Is there any proposition $\mathcal{P}(n)$ such that $\mathcal{P}(n)$ is true $\forall n \in \mathbb{N}$ but cannot be deduced using induction (regardless of its being true? i.e. $\mathcal{P}(k)$ being true does not necessarily implies that $\mathcal{P}(k+1)$ is also true.
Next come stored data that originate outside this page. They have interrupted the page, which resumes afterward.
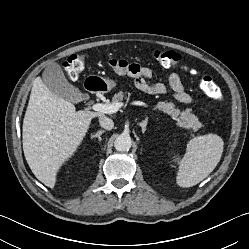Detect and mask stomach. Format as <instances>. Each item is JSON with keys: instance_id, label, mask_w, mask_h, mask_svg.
<instances>
[{"instance_id": "0dacf381", "label": "stomach", "mask_w": 249, "mask_h": 249, "mask_svg": "<svg viewBox=\"0 0 249 249\" xmlns=\"http://www.w3.org/2000/svg\"><path fill=\"white\" fill-rule=\"evenodd\" d=\"M103 92H109L116 87V82L109 78L98 77Z\"/></svg>"}]
</instances>
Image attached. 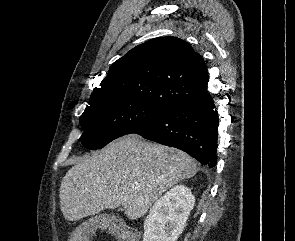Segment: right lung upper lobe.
Instances as JSON below:
<instances>
[{"label":"right lung upper lobe","mask_w":295,"mask_h":241,"mask_svg":"<svg viewBox=\"0 0 295 241\" xmlns=\"http://www.w3.org/2000/svg\"><path fill=\"white\" fill-rule=\"evenodd\" d=\"M208 70L187 42L159 37L115 61L92 95L110 92L145 105L167 108L207 92Z\"/></svg>","instance_id":"right-lung-upper-lobe-1"}]
</instances>
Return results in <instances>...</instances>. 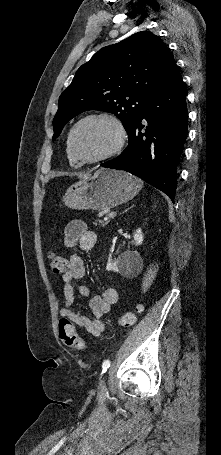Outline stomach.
Wrapping results in <instances>:
<instances>
[{
	"mask_svg": "<svg viewBox=\"0 0 221 455\" xmlns=\"http://www.w3.org/2000/svg\"><path fill=\"white\" fill-rule=\"evenodd\" d=\"M141 188V181L133 175L101 168L88 179L71 185L63 201L69 208L103 211L128 202Z\"/></svg>",
	"mask_w": 221,
	"mask_h": 455,
	"instance_id": "obj_1",
	"label": "stomach"
}]
</instances>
Are there formal problems that cannot be proven using mathematical induction but require the use of direct proof?

Answer 1

Goodstein's theorem is a well-known and "purely number-theoretic" theorem about natural numbers that can be expressed by means of a first order statement in the language of arithmetic but cannot be proved in first-order Peano Arithmetic, in particular cannot be proved by induction on $\mathbb{N}$. This thorem states that every Goodstein sequence eventually terminates at 0. The definition of Goodstein sequence is quite technical, see the Wikipedia page.

Answer 2

I think any sufficiently complicated statement dependent on $n$ will do. E.g.:

$a^{n+2} + b^{n+2} = c^{n+2}$ has no integer solutions for any $n \in \mathbb{N}$.

Answer 3

Formally speaking, if $\mathcal{P}(k)$ and $\mathcal{P}(k+1)$ are both true, then

$$\mathcal{P}(k)\implies\mathcal{P}(k+1)$$ holds.
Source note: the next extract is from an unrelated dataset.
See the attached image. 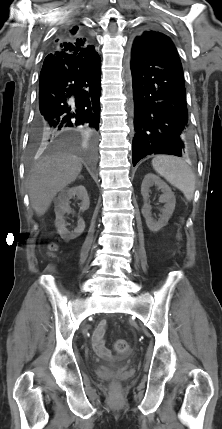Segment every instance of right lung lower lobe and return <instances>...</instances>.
<instances>
[{"label": "right lung lower lobe", "mask_w": 222, "mask_h": 429, "mask_svg": "<svg viewBox=\"0 0 222 429\" xmlns=\"http://www.w3.org/2000/svg\"><path fill=\"white\" fill-rule=\"evenodd\" d=\"M101 60L94 56L78 59L53 51L43 62L39 79V104L33 132L53 139L69 131L93 135L99 127Z\"/></svg>", "instance_id": "right-lung-lower-lobe-1"}]
</instances>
This makes your question a little pointless.

Answer 4

I could think of the following:

Let $x_1,x_2,\dots,x_n\in H$, where $H$ is equipped with a dot product $\langle\cdot,\cdot\rangle$. Also consider the matrix: $$A=\left(\begin{array}{cccc} \langle x_1,x_1\rangle & \langle x_1,x_2\rangle & \dots & \langle x_1,x_n\rangle \\ \langle x_2,x_1\rangle & \langle x_2,x_2\rangle & \dots & \langle x_2,x_n\rangle \\ \vdots & \vdots & \ddots & \vdots\\ \langle x_n,x_1\rangle & \langle x_n,x_2\rangle & \dots & \langle x_n,x_n\rangle \\ \end{array}\right)$$ Prove that: $$\det A\geq0$$ and that: $$\det A=0\Leftrightarrow x_1,x_2,\dots,x_n\text{ are linearly dependent}$$

Now, I have a (long) proof that does not use induction and, I think that this cannot be proved with induction, since:

1. The case $n=1$ is trivial $\langle x_1,x_1\rangle=\lVert x_1\rVert^2\geq0$ and $\lVert x_1\rVert=0\Leftrightarrow x_1=0$.
2. The case $n=2$ is as follows: $$\det A=\langle x_1,x_1\rangle\langle x_2,x_2\rangle-\langle x_1,x_2\rangle\langle x_2,x_1\rangle=\lVert x_1\rVert^2\lVert x_2\rVert^2-|\langle x_1,x_2\rangle|^2$$ So, proving the requested is equivalent to proving Cauchy-Schwarz inequality: $$|\langle x_1,x_2\rangle|\leq\lVert x_1\rVert\lVert x_2\rVert\tag{$\dagger$}$$

But, since $(\dagger)$ can be proved independently of the case $n=1$, there is not a non-trivial proof using induction starting from $n=1$.

But this is just a very specific thought, though...